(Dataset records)

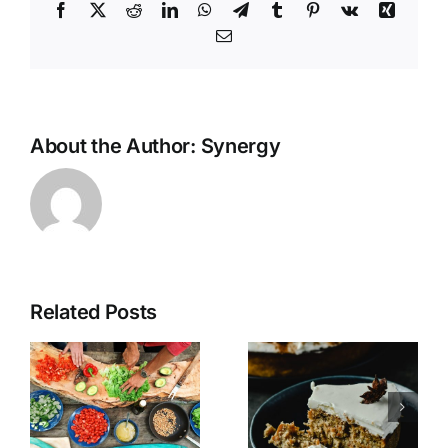
Facebook
X
Reddit
LinkedIn
WhatsApp
Telegram
Tumblr
Pinterest
Vk
Xing
Email
About the Author:
Synergy
Related Posts
Vegan
Gluten Free
N’Oatmeal
Carrot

Task to carry out: Restate all entries above exactly, but not the images.

Solved problem:
Facebook
X
Reddit
LinkedIn
WhatsApp
Telegram
Tumblr
Pinterest
Vk
Xing
Email
About the Author:
Synergy
Related Posts
Vegan
Gluten Free
N’Oatmeal
Carrot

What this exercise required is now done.